Organized by the Italian command the expedition, De Cristoforis managed to leave from nearby Moncullo at 4 am on January 26, collecting 548 soldiers from different companies and two machine guns. Arriving in the locality of Dogali after a four-hour march, the Italian column was intercepted by the Ethiopians and attacked. De Cristoforis, although seriously outnumbered, did not refuse the clash; he arranged the men on two hills joined by a slight depression, in a semicircle formation about 500 meters long, and accepted the fight. During the very hard and long battle, he sent two relay races to Moncullo, the first on foot and the second on horseback, to ask for support.

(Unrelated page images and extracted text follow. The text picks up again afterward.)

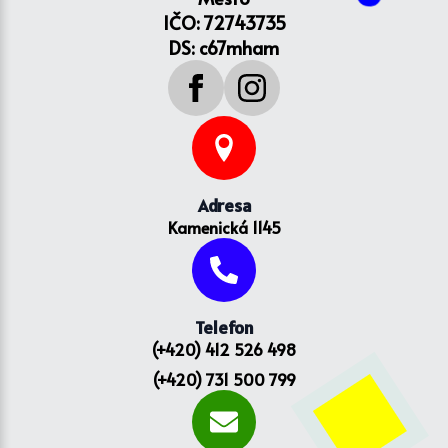
IČO: 72743735
DS: c67mham
Adresa
Kamenická 1145
Telefon
(+420) 412 526 498
(+420) 731 500 799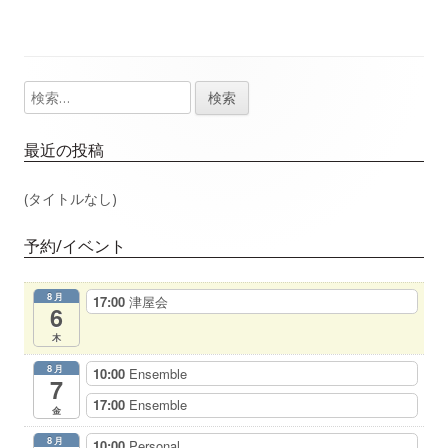
事：
事：
ナ
ビ
検
メ
ゲ
索:
イ
最近の投稿
ー
ン
(タイトルなし)
シ
サ
ョ
予約/イベント
イ
ン
8月
17:00
津屋会
ド
6
木
バ
8月
10:00
Ensemble
7
ー
17:00
Ensemble
金
8月
10:00
Personal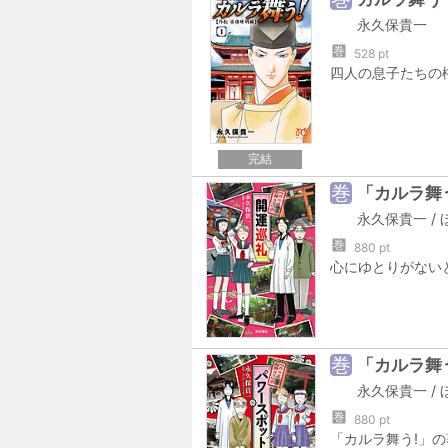
永久保貴一
巻
528 pt
完結
巻
「カルラ舞
永久保貴一
/
巻
880 pt
巻
「カルラ舞
永久保貴一
/
巻
880 pt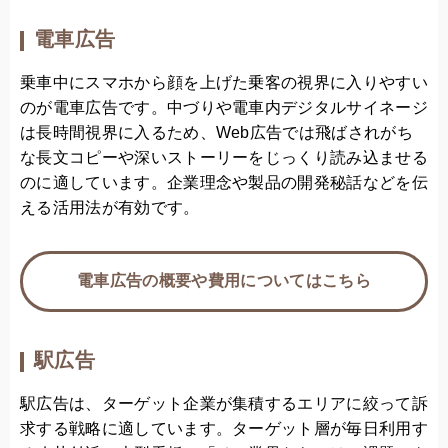
電車広告
乗車中にスマホから顔を上げた乗客の視界に入りやすい
のが電車広告です。中づりや電車内デジタルサイネージ
は長時間視界に入るため、Web広告では飛ばされがち
な長文コピーや深いストーリーをじっくり読み込ませる
のに適しています。企業理念や製品の開発秘話などを伝
える活用法が有効です。
電車広告の概要や費用についてはこちら
駅広告
駅広告は、ターゲット企業が集積するエリアに絞って訴
求する戦略に適しています。ターゲット層が毎日利用す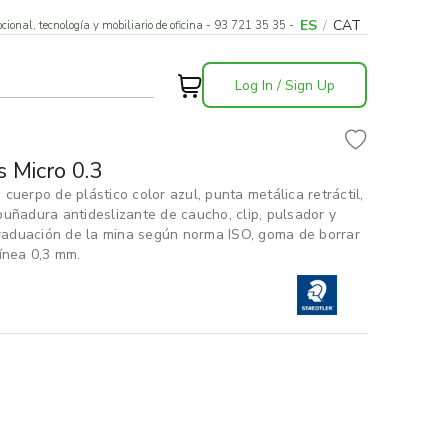
ES
/
CAT
cional, tecnología y mobiliario de oficina - 93 721 35 35 -
Log In / Sign Up
 Micro 0.3
, cuerpo de plástico color azul, punta metálica retráctil,
uñadura antideslizante de caucho, clip, pulsador y
graduación de la mina según norma ISO, goma de borrar
ínea 0,3 mm.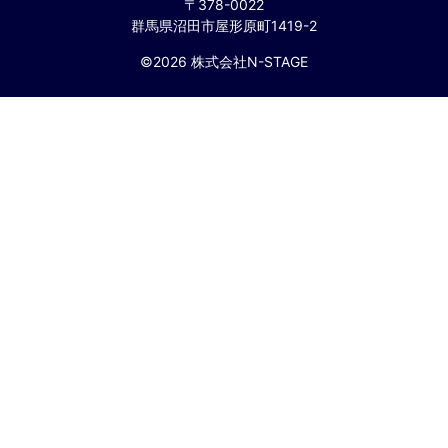
〒378-0022
群馬県沼田市屋形原町1419-2
©2026 株式会社N-STAGE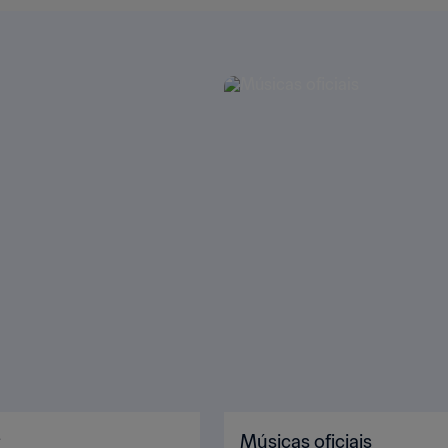
™
Músicas oficiais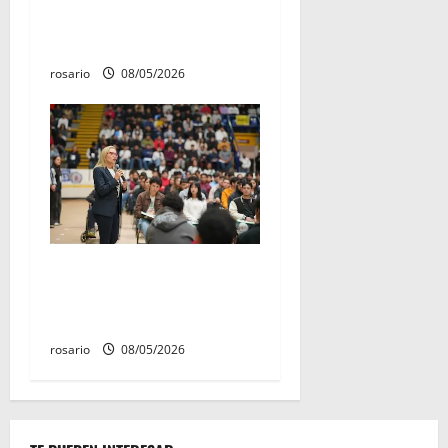
Aniversario de la Batalla del
Fuerte de Cóporo de 1815»
rosario
08/05/2026
Este miércoles, UMSNH
lanza tercera convocatoria
de nuevo ingreso
rosario
08/05/2026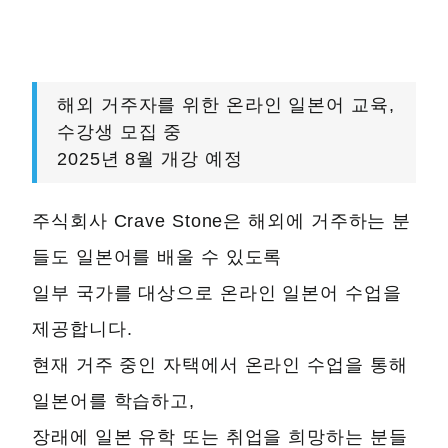
해외 거주자를 위한 온라인 일본어 교육,
수강생 모집 중
2025년 8월 개강 예정
주식회사 Crave Stone은 해외에 거주하는 분
들도 일본어를 배울 수 있도록
일부 국가를 대상으로 온라인 일본어 수업을
제공합니다.
현재 거주 중인 자택에서 온라인 수업을 통해
일본어를 학습하고,
장래에 일본 유학 또는 취업을 희망하는 분들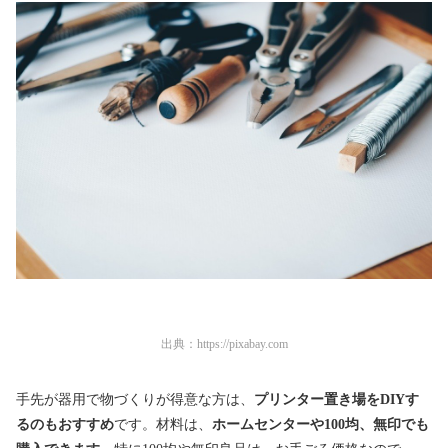
出典：
https://pixabay.com
手先が器用で物づくりが得意な方は、
プリンター置き場をDIYす
るのもおすすめ
です。材料は、
ホームセンターや100均、無印でも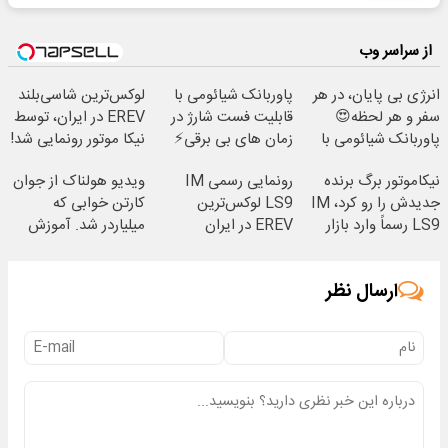
از سراسر وب
انرژی بی پایان، در هر
پاوربانک شیائومی با
لوکس‌ترین شاسی‌بلند
سفر و هر لحظه😍
قابلیت فست شارژ در
EREV در ایران، توسط
پاوربانک شیائومی با
زمان های بی برقی⚡
نیکا موتور رونمایی شد!
تخفیف ویژه🔥
نیکاموتور برگ برنده
رونمایی رسمی IM
ویدیو هولناک از جوان
جدیدش را رو کرد، IM
LS9 لوکس‌ترین
کارتن خوابی که
LS9 رسماً وارد بازار
EREV در ایران
میلیاردر شد. آموزش
ایران شد
رایگان
ارسال نظر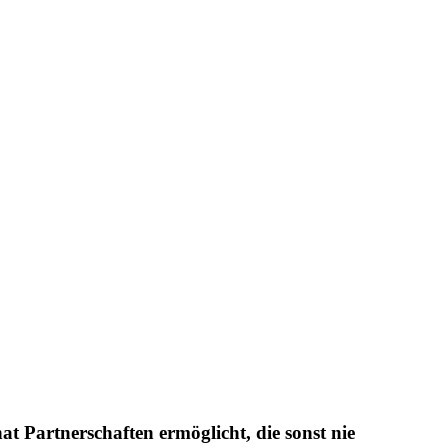
hat
Partnerschaften
ermöglicht, die sonst nie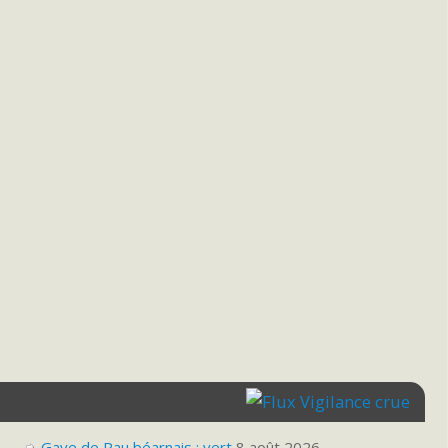
Vigilance crue
Gave de Pau béarnais : vert
8 août 2026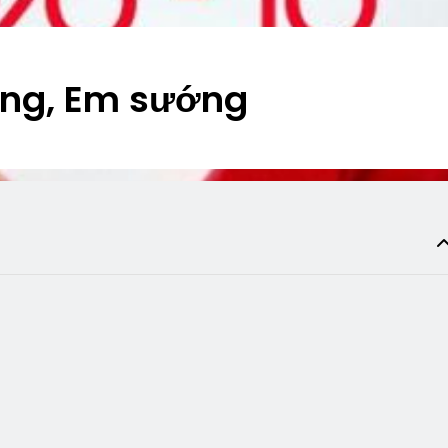
ung, Em sướng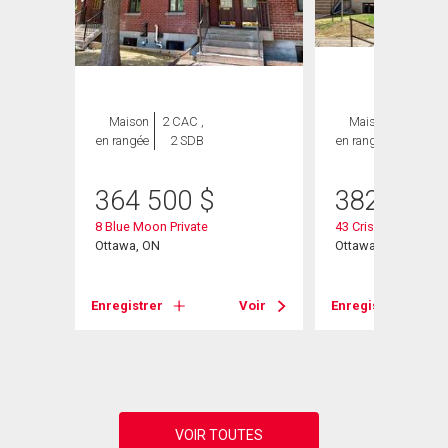
Maison
2 CAC ,
Maison
2 CAC ,
en rangée
2 SDB
en rangée
2 SDB
364 500
$
382 900
8 Blue Moon Private
43 Crispin Private
evard
Ottawa, ON
Ottawa, ON
Enregistrer
Voir
Enregistrer
Voir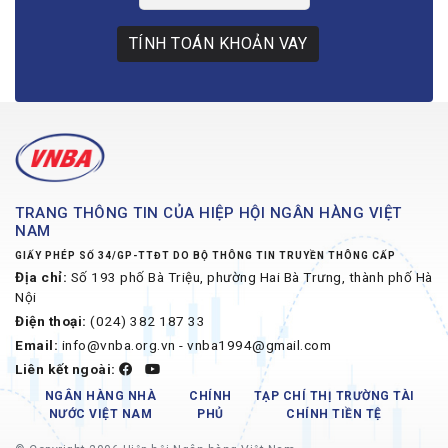
TÍNH TOÁN KHOẢN VAY
TRANG THÔNG TIN CỦA HIỆP HỘI NGÂN HÀNG VIỆT
NAM
GIẤY PHÉP SỐ 34/GP-TTĐT DO BỘ THÔNG TIN TRUYỀN THÔNG CẤP
Địa chỉ:
Số 193 phố Bà Triệu, phường Hai Bà Trưng, thành phố Hà
Nội
Điện thoại:
(024) 382 187 33
Email:
info@vnba.org.vn - vnba1994@gmail.com
Liên kết ngoài:
NGÂN HÀNG NHÀ
CHÍNH
TẠP CHÍ THỊ TRƯỜNG TÀI
NƯỚC VIỆT NAM
PHỦ
CHÍNH TIỀN TỆ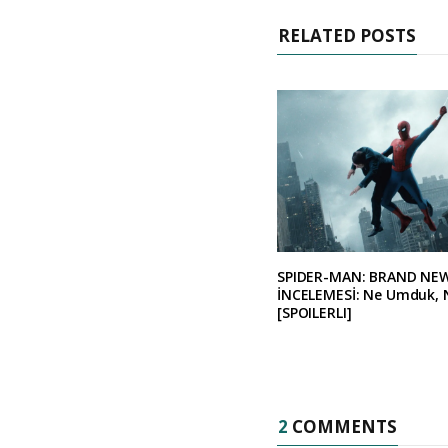
RELATED POSTS
SPIDER-MAN: BRAND NE
İNCELEMESİ: Ne Umduk, 
[SPOILERLI]
2
COMMENTS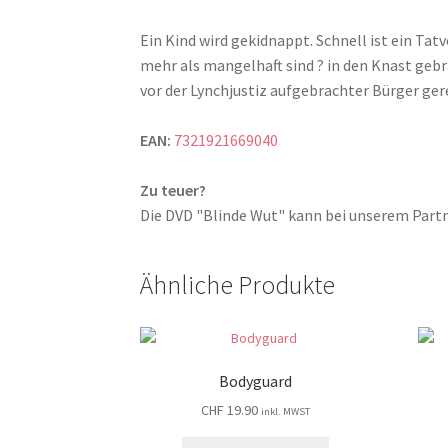
Ein Kind wird gekidnappt. Schnell ist ein Tat
mehr als mangelhaft sind ? in den Knast geb
vor der Lynchjustiz aufgebrachter Bürger ger
EAN:
7321921669040
Zu teuer?
Die DVD "Blinde Wut" kann bei unserem Par
Ähnliche Produkte
Bodyguard
CHF
19.90
inkl. MWST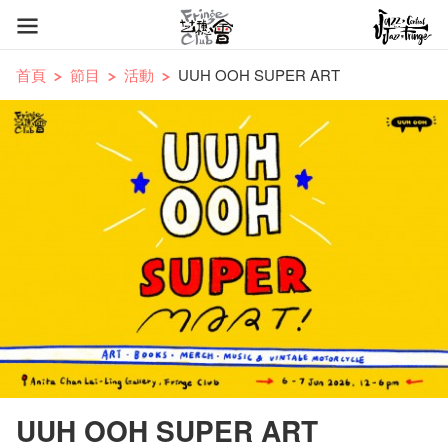
首頁
節目
活動
UUH OOH SUPER ART
UUH OOH SUPER ART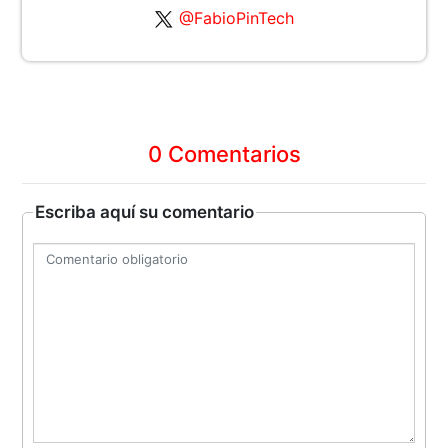
@FabioPinTech
0 Comentarios
Escriba aquí su comentario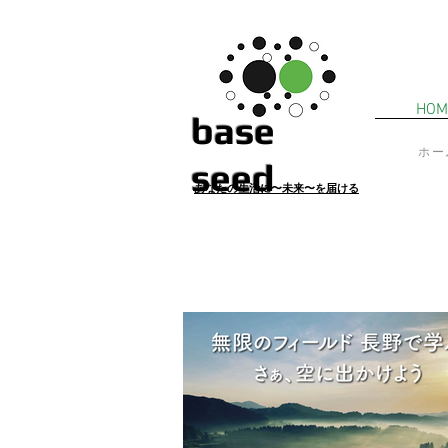
HOM
​base
ホー
seed
あ
なたの生活に〜未来〜を届ける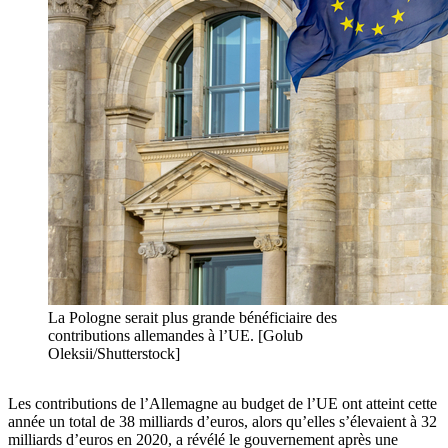
La Pologne serait plus grande bénéficiaire des
contributions allemandes à l’UE. [Golub
Oleksii/Shutterstock]
Les contributions de l’Allemagne au budget de l’UE ont atteint cette
année un total de 38 milliards d’euros, alors qu’elles s’élevaient à 32
milliards d’euros en 2020, a révélé le gouvernement après une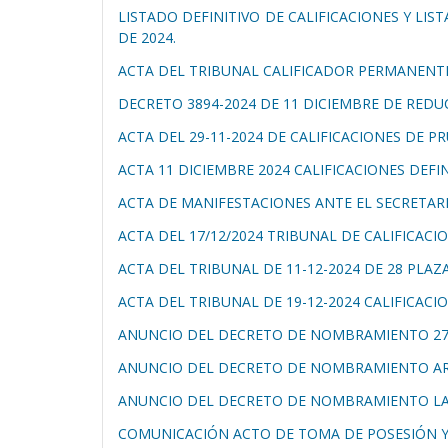
LISTADO DEFINITIVO DE CALIFICACIONES Y LI
DE 2024.
ACTA DEL TRIBUNAL CALIFICADOR PERMANENTE
DECRETO 3894-2024 DE 11 DICIEMBRE DE REDU
ACTA DEL 29-11-2024 DE CALIFICACIONES DE P
ACTA 11 DICIEMBRE 2024 CALIFICACIONES DEFI
ACTA DE MANIFESTACIONES ANTE EL SECRETAR
ACTA DEL 17/12/2024 TRIBUNAL DE CALIFICAC
ACTA DEL TRIBUNAL DE 11-12-2024 DE 28 PLAZA
ACTA DEL TRIBUNAL DE 19-12-2024 CALIFICAC
ANUNCIO DEL DECRETO DE NOMBRAMIENTO 27 
ANUNCIO DEL DECRETO DE NOMBRAMIENTO AR
ANUNCIO DEL DECRETO DE NOMBRAMIENTO LABO
COMUNICACIÓN ACTO DE TOMA DE POSESIÓN Y 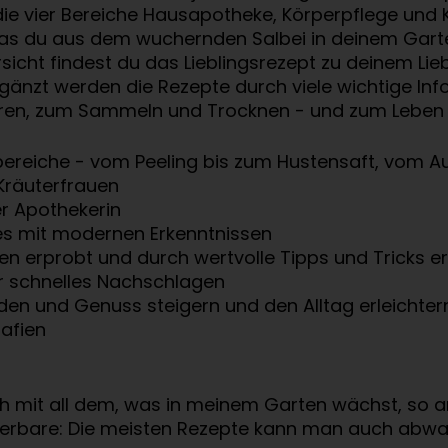
n die vier Bereiche Hausapotheke, Körperpflege un
 du aus dem wuchernden Salbei in deinem Garten z
rsicht findest du das Lieblingsrezept zu deinem Lie
änzt werden die Rezepte durch viele wichtige Info
en, zum Sammeln und Trocknen - und zum Leben un
ereiche - vom Peeling bis zum Hustensaft, vom Auf
Kräuterfrauen
er Apothekerin
es mit modernen Erkenntnissen
en erprobt und durch wertvolle Tipps und Tricks e
ür schnelles Nachschlagen
nden und Genuss steigern und den Alltag erleichter
afien
h mit all dem, was in meinem Garten wächst, so an
erbare: Die meisten Rezepte kann man auch abwande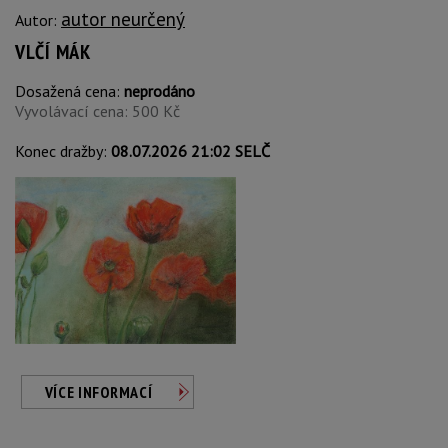
autor neurčený
Autor:
VLČÍ MÁK
Dosažená cena:
neprodáno
Vyvolávací cena: 500 Kč
Konec dražby:
08.07.2026 21:02 SELČ
VÍCE INFORMACÍ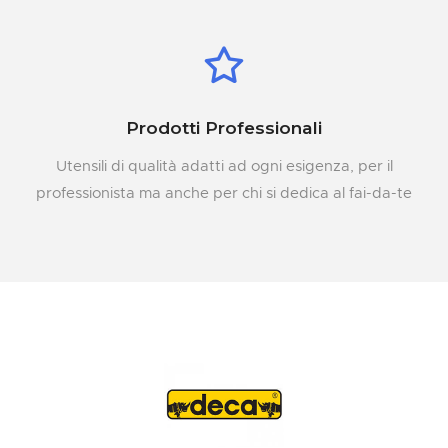
Prodotti Professionali
Utensili di qualità adatti ad ogni esigenza, per il
professionista ma anche per chi si dedica al fai-da-te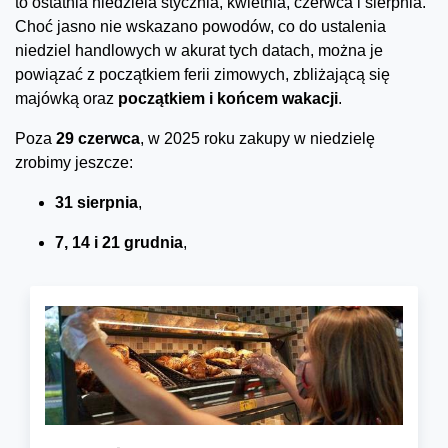
to ostatnia niedziela stycznia, kwietnia, czerwca i sierpnia.
Choć jasno nie wskazano powodów, co do ustalenia
niedziel handlowych w akurat tych datach, można je
powiązać z początkiem ferii zimowych, zbliżającą się
majówką oraz
początkiem i końcem wakacji
.
Poza
29 czerwca
, w 2025 roku zakupy w niedzielę
zrobimy jeszcze:
31 sierpnia
,
7, 14 i 21 grudnia
,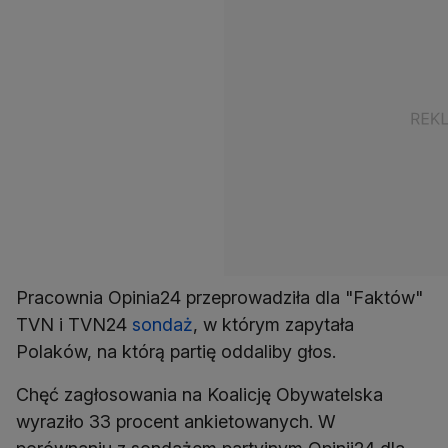
Pracownia Opinia24 przeprowadziła dla "Faktów"
TVN i TVN24
sondaż
, w którym zapytała
Polaków, na którą partię oddaliby głos.
Chęć zagłosowania na Koalicję Obywatelska
wyraziło 33 procent ankietowanych. W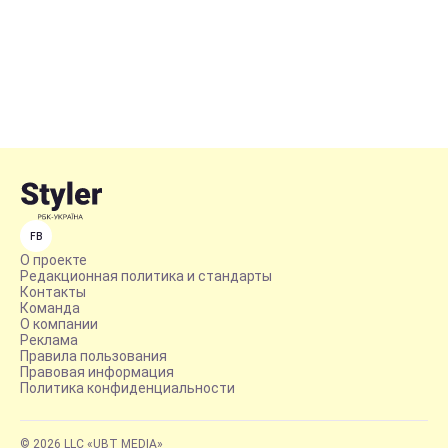
FB
О проекте
Редакционная политика и стандарты
Контакты
Команда
О компании
Реклама
Правила пользования
Правовая информация
Политика конфиденциальности
© 2026 LLC «UBT MEDIA»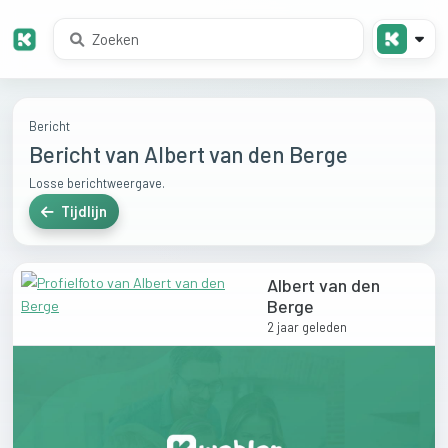
Bericht
Bericht van Albert van den Berge
Losse berichtweergave.
Tijdlijn
Albert van den
Berge
2 jaar geleden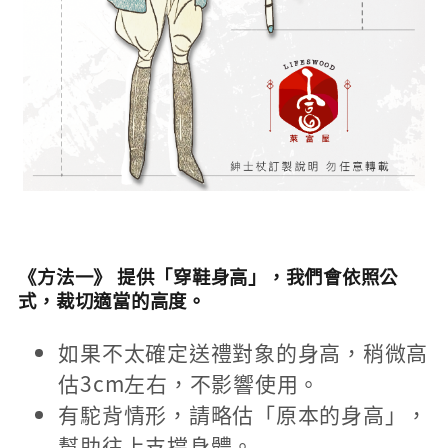
《方法一》 提供「穿鞋身高」，我們會依照公
式，裁切適當的高度。
如果不太確定送禮對象的身高，稍微高
估3cm左右，不影響使用。
有駝背情形，請略估「原本的身高」，
幫助往上支撐身體。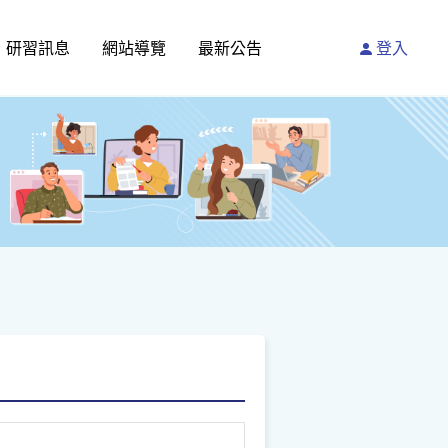
研習訊息
網站導覽
最新公告
登入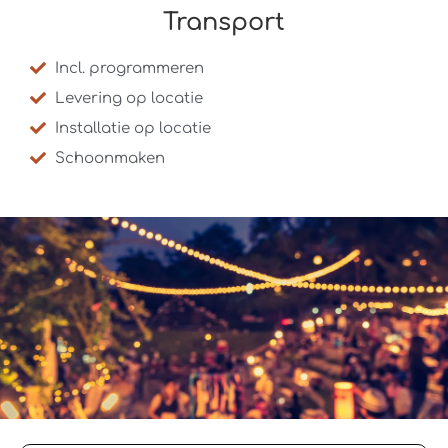
Transport
Incl. programmeren
Levering op locatie
Installatie op locatie
Schoonmaken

Due to the heavy losses Ras Alula ordered his men to try to circumvent the Italian positions, and the maneuver caused De Cristoforis to try to fall back in an orderly manner to Moncullo. The Abyssinians managed to circumvent the Italian positions, which, with the machine guns jammed and ammunition practically exhausted, were reduced to fighting with melee weapons. When the outcome was evident De Cristoforis ordered the survivors to present their weapons in honor of the fallen, being killed shortly after in the course of a sword fight by opposing spears. The rescue column, led by Captain Tarturro, arrived in the late afternoon and quickly collected the wounded survivors, returning to Moncullo. The ascertained Italian losses were of 23 officers and 423 soldiers and fallen "Basci bazuk", while Abyssinian losses were over a thousand dead and numerous wounded.

==Awards==
- Gold Medal of Military Valor

 For having spontaneously engaged in combat against disproportionately superior forces and for having subsequently made a heroic defense in which he was killed and all his employees were killed or wounded. Dogali Africa, January 26, 1887 .
— Royal Italian Decree February 24, 1887

- Silver Medal of Valor

 For the intrepidity and courage he showed in the Battle of San Giuliano.